[Data listing]
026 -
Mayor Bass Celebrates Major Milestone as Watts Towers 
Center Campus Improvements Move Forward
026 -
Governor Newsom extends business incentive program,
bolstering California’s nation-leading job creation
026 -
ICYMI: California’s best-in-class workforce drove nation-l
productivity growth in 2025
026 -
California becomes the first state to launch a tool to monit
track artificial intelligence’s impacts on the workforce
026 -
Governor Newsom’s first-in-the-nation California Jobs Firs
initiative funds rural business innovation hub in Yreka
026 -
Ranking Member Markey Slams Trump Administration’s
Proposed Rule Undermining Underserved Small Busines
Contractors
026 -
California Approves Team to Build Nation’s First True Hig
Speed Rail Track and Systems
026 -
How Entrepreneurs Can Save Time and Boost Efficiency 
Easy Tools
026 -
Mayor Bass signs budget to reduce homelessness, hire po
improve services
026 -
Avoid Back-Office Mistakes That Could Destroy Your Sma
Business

[Activity]
Copy out each line of the material that holds the word "Governor".

[Final answer]
Governor Newsom extends business incentive program,
Governor Newsom’s first-in-the-nation California Jobs Firs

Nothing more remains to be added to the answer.